EXERCISE DESCRIPTION: Keep the wording of the records intact as you retype them, and omit every image.

[Stored data entries]
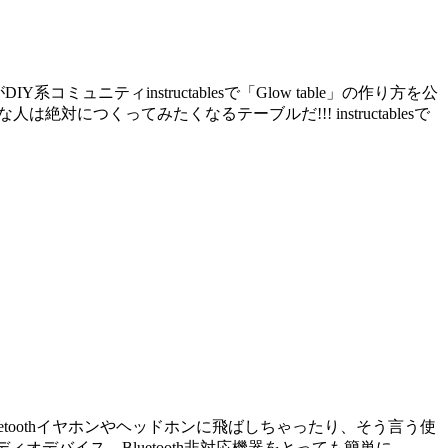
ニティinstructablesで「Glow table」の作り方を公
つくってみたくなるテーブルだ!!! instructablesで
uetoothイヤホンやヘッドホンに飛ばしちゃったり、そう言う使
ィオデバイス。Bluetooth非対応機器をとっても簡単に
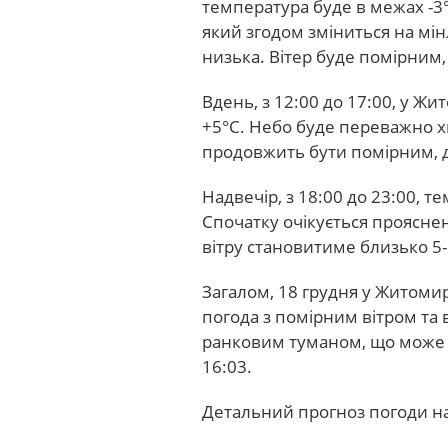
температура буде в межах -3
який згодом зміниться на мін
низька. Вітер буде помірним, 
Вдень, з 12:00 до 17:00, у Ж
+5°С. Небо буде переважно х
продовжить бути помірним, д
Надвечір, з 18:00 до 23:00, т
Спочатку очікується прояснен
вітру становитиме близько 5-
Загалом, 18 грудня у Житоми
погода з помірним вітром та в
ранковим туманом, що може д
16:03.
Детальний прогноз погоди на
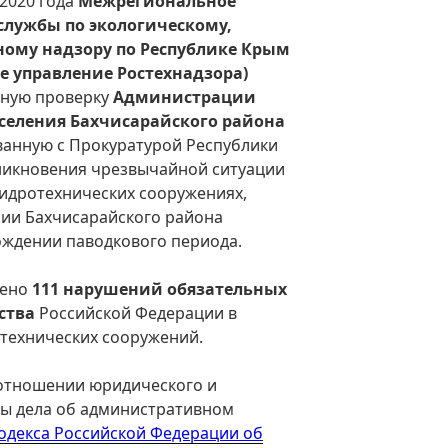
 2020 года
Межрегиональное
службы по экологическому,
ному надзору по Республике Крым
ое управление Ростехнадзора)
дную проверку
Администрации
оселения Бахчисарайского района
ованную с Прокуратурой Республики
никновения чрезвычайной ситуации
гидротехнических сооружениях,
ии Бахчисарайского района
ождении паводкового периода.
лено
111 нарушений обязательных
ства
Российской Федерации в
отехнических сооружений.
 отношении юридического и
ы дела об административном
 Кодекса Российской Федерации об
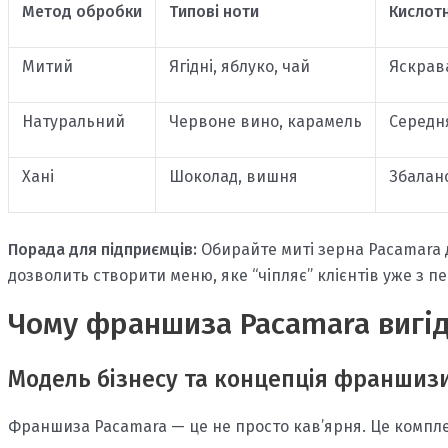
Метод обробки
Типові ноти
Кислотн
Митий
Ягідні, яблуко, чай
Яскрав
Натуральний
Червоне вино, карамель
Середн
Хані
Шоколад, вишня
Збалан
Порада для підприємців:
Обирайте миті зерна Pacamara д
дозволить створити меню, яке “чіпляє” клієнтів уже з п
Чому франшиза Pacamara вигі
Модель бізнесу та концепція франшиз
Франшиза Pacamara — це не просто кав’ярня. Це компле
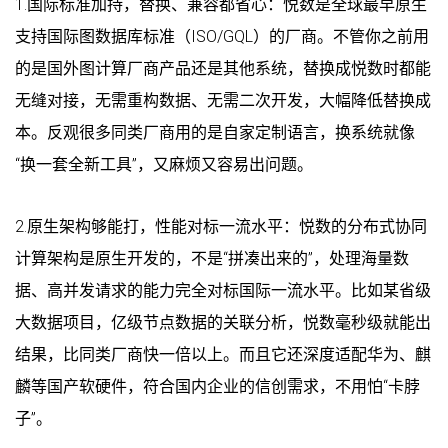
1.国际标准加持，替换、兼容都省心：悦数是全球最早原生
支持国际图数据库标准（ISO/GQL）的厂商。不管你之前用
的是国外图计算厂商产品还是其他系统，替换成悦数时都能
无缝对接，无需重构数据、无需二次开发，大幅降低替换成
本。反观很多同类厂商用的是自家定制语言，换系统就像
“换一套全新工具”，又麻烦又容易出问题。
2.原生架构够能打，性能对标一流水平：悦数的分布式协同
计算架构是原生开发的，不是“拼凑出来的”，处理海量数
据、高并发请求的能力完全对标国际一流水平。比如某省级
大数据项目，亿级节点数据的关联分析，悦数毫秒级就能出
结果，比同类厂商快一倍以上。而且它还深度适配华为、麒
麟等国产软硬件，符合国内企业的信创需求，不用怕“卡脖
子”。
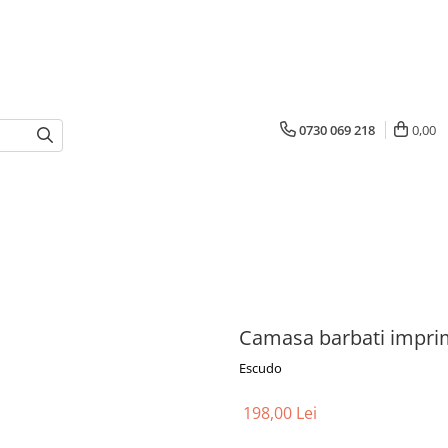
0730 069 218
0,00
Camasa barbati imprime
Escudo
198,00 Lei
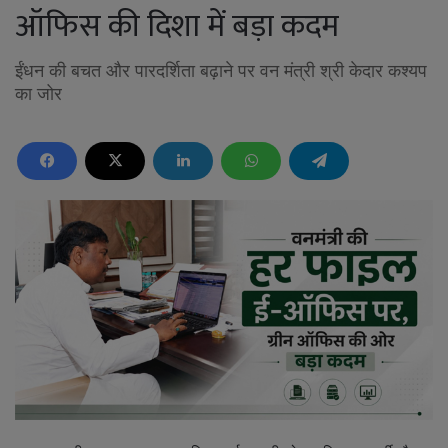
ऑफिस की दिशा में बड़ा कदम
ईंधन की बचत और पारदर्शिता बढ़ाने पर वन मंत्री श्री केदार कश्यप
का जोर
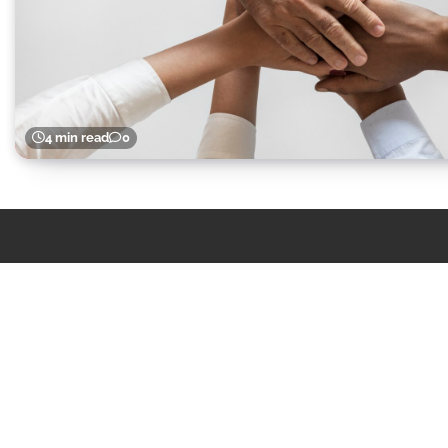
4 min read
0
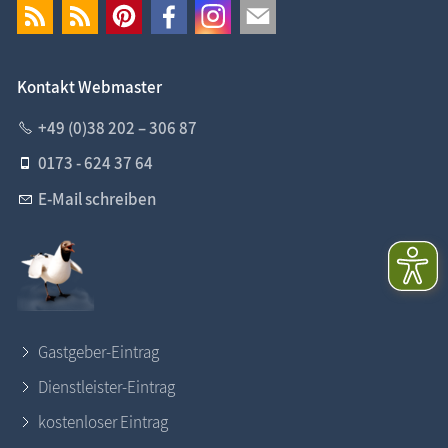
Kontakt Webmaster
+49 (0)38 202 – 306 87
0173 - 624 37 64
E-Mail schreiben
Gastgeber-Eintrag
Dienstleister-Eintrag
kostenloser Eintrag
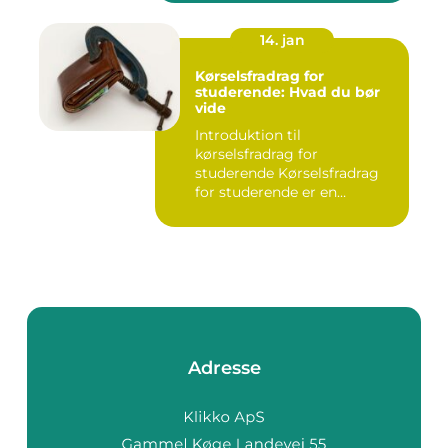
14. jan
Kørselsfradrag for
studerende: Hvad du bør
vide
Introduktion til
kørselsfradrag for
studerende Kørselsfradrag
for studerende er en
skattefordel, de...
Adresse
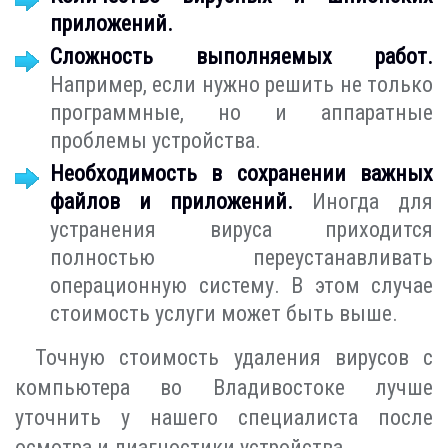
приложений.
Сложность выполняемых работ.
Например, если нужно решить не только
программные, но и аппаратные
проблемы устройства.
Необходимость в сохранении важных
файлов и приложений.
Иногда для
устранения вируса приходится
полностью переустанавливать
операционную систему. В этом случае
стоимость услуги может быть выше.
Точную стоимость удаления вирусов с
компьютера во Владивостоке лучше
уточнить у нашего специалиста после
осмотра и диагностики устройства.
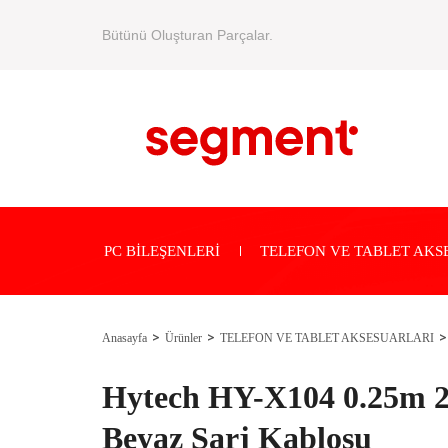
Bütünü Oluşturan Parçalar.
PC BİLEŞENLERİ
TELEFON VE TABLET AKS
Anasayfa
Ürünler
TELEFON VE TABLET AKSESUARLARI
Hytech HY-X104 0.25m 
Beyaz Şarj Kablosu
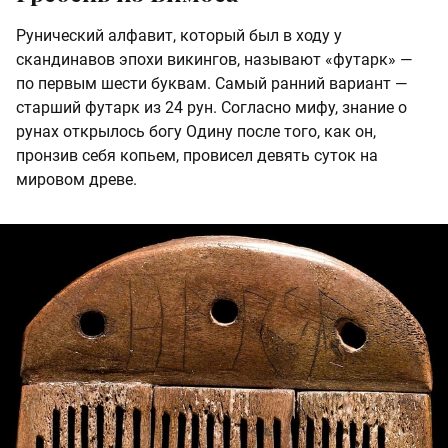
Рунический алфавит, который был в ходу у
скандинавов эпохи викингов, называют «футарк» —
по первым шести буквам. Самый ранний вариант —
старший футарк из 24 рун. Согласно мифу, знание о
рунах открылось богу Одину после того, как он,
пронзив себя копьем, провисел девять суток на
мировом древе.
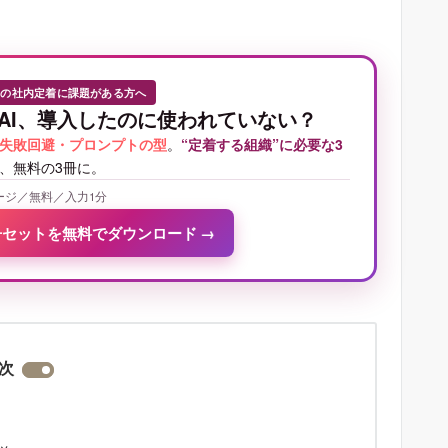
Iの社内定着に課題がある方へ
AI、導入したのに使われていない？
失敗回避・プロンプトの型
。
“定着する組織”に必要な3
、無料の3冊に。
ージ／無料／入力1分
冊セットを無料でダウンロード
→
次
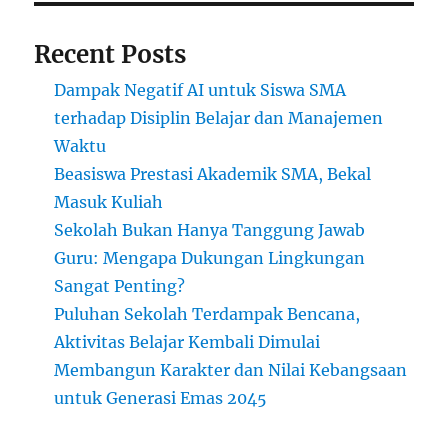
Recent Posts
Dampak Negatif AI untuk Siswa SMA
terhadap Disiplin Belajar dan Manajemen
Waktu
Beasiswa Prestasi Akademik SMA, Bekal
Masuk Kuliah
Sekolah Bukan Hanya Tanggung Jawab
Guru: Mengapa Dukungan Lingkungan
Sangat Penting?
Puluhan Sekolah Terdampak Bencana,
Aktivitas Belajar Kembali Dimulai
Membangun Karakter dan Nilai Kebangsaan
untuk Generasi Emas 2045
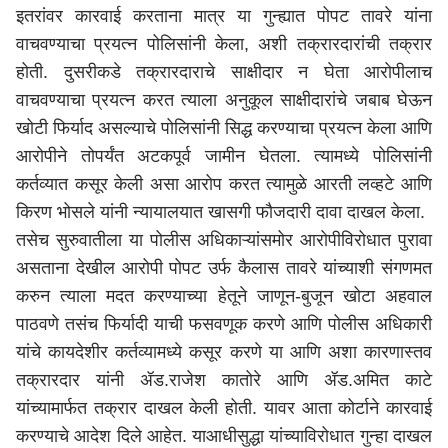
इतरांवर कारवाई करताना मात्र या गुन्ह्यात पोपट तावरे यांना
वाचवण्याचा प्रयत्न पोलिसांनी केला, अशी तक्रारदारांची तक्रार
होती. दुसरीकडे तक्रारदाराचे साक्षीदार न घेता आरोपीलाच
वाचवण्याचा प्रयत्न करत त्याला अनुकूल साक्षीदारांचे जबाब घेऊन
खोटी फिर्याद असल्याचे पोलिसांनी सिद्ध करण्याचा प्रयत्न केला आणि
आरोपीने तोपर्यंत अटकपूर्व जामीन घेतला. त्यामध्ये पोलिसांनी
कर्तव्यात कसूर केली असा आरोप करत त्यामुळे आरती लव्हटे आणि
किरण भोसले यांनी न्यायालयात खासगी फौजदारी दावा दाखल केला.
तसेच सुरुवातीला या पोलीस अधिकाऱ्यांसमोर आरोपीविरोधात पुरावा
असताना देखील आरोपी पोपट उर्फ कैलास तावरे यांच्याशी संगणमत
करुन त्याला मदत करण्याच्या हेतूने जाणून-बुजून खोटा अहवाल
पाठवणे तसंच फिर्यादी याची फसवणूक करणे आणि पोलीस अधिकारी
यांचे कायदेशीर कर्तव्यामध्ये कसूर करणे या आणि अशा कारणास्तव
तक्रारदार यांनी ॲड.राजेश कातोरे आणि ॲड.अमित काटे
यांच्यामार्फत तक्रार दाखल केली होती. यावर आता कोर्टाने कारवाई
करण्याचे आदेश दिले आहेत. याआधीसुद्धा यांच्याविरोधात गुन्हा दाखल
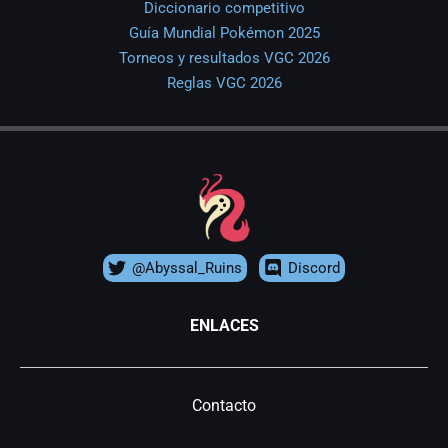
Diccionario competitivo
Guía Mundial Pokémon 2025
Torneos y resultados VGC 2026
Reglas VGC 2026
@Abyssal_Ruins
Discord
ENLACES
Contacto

YOUR RESPONSE:
ニティinstructablesで「Glow table」の作り方を公
つくってみたくなるテーブルだ!!! instructablesで
uetoothイヤホンやヘッドホンに飛ばしちゃったり、そう言う使
ィオデバイス。Bluetooth非対応機器をとっても簡単に
температура буде в межах -3
який згодом зміниться на мін
низька. Вітер буде помірним, 
Вдень, з 12:00 до 17:00, у Ж
+5°С. Небо буде переважно х
продовжить бути помірним, д
Надвечір, з 18:00 до 23:00, т
Спочатку очікується прояснен
вітру становитиме близько 5-
Загалом, 18 грудня у Житоми
погода з помірним вітром та в
ранковим туманом, що може д
16:03.
Детальний прогноз погоди на
 2020 года
Межрегиональное
службы по экологическому,
ному надзору по Республике Крым
ое управление Ростехнадзора)
дную проверку
Администрации
оселения Бахчисарайского района
ованную с Прокуратурой Республики
никновения чрезвычайной ситуации
гидротехнических сооружениях,
ии Бахчисарайского района
ождении паводкового периода.
лено
111 нарушений обязательных
ства
Российской Федерации в
отехнических сооружений.
 отношении юридического и
ы дела об административном
 Кодекса Российской Федерации об
Метод обробки
Типові ноти
Кислотн
Митий
Ягідні, яблуко, чай
Яскрав
Натуральний
Червоне вино, карамель
Середн
Хані
Шоколад, вишня
Збалан
Порада для підприємців:
Обирайте миті зерна Pacamara д
дозволить створити меню, яке “чіпляє” клієнтів уже з п
Чому франшиза Pacamara вигі
Модель бізнесу та концепція франшиз
Франшиза Pacamara — це не просто кав’ярня. Це компле
1.国际标准加持，替换、兼容都省心：悦数是全球最早原生
支持国际图数据库标准（ISO/GQL）的厂商。不管你之前用
的是国外图计算厂商产品还是其他系统，替换成悦数时都能
无缝对接，无需重构数据、无需二次开发，大幅降低替换成
本。反观很多同类厂商用的是自家定制语言，换系统就像
“换一套全新工具”，又麻烦又容易出问题。
2.原生架构够能打，性能对标一流水平：悦数的分布式协同
计算架构是原生开发的，不是“拼凑出来的”，处理海量数
据、高并发请求的能力完全对标国际一流水平。比如某省级
大数据项目，亿级节点数据的关联分析，悦数毫秒级就能出
结果，比同类厂商快一倍以上。而且它还深度适配华为、麒
麟等国产软硬件，符合国内企业的信创需求，不用怕“卡脖
子”。
0730 069 218
0,00
Camasa barbati imprime
Escudo
198,00 Lei
ऑफिस की दिशा में बड़ा कदम
ईंधन की बचत और पारदर्शिता बढ़ाने पर वन मंत्री श्री केदार कश्यप
का जोर
4 min read
0
Kontakt Webmaster
+49 (0)38 202 – 306 87
0173 - 624 37 64
E-Mail schreiben
Gastgeber-Eintrag
Dienstleister-Eintrag
kostenloser Eintrag
14. jan
Kørselsfradrag for
studerende: Hvad du bør
vide
Introduktion til
kørselsfradrag for
studerende Kørselsfradrag
for studerende er en
skattefordel, de...
Adresse
приложений.
Сложность выполняемых работ.
Например, если нужно решить не только
программные, но и аппаратные
проблемы устройства.
Необходимость в сохранении важных
файлов и приложений.
Иногда для
устранения вируса приходится
полностью переустанавливать
операционную систему. В этом случае
стоимость услуги может быть выше.
Точную стоимость удаления вирусов с
компьютера во Владивостоке лучше
уточнить у нашего специалиста после
осмотра и диагностики устройства.
Bütünü Oluşturan Parçalar.
PC BİLEŞENLERİ
TELEFON VE TABLET AKS
Anasayfa
Ürünler
TELEFON VE TABLET AKSESUARLARI
Hytech HY-X104 0.25m 
Beyaz Şarj Kablosu
Рунический алфавит, который был в ходу у
скандинавов эпохи викингов, называют «футарк» —
по первым шести буквам. Самый ранний вариант —
старший футарк из 24 рун. Согласно мифу, знание о
рунах открылось богу Одину после того, как он,
пронзив себя копьем, провисел девять суток на
мировом древе.
Iの社内定着に課題がある方へ
AI、導入したのに使われていない？
失敗回避・プロンプトの型
。
“定着する組織”に必要な3
、無料の3冊に。
ージ／無料／入力1分
冊セットを無料でダウンロード
→
次
Recent Posts
Dampak Negatif AI untuk Siswa SMA
terhadap Disiplin Belajar dan Manajemen
Waktu
Beasiswa Prestasi Akademik SMA, Bekal
Masuk Kuliah
Sekolah Bukan Hanya Tanggung Jawab
Guru: Mengapa Dukungan Lingkungan
Sangat Penting?
Puluhan Sekolah Terdampak Bencana,
Aktivitas Belajar Kembali Dimulai
Membangun Karakter dan Nilai Kebangsaan
untuk Generasi Emas 2045
इतरांवर कारवाई करताना मात्र या गुन्ह्यात पोपट तावरे यांना
वाचवण्याचा प्रयत्न पोलिसांनी केला, अशी तक्रारदारांची तक्रार
होती. दुसरीकडे तक्रारदाराचे साक्षीदार न घेता आरोपीलाच
वाचवण्याचा प्रयत्न करत त्याला अनुकूल साक्षीदारांचे जबाब घेऊन
खोटी फिर्याद असल्याचे पोलिसांनी सिद्ध करण्याचा प्रयत्न केला आणि
आरोपीने तोपर्यंत अटकपूर्व जामीन घेतला. त्यामध्ये पोलिसांनी
कर्तव्यात कसूर केली असा आरोप करत त्यामुळे आरती लव्हटे आणि
किरण भोसले यांनी न्यायालयात खासगी फौजदारी दावा दाखल केला.
तसेच सुरुवातीला या पोलीस अधिकाऱ्यांसमोर आरोपीविरोधात पुरावा
असताना देखील आरोपी पोपट उर्फ कैलास तावरे यांच्याशी संगणमत
करुन त्याला मदत करण्याच्या हेतूने जाणून-बुजून खोटा अहवाल
पाठवणे तसंच फिर्यादी याची फसवणूक करणे आणि पोलीस अधिकारी
यांचे कायदेशीर कर्तव्यामध्ये कसूर करणे या आणि अशा कारणास्तव
तक्रारदार यांनी ॲड.राजेश कातोरे आणि ॲड.अमित काटे
यांच्यामार्फत तक्रार दाखल केली होती. यावर आता कोर्टाने कारवाई
करण्याचे आदेश दिले आहेत. याआधीसुद्धा यांच्याविरोधात गुन्हा दाखल
Diccionario competitivo
Guía Mundial Pokémon 2025
Torneos y resultados VGC 2026
Reglas VGC 2026
@Abyssal_Ruins
Discord
ENLACES
Contacto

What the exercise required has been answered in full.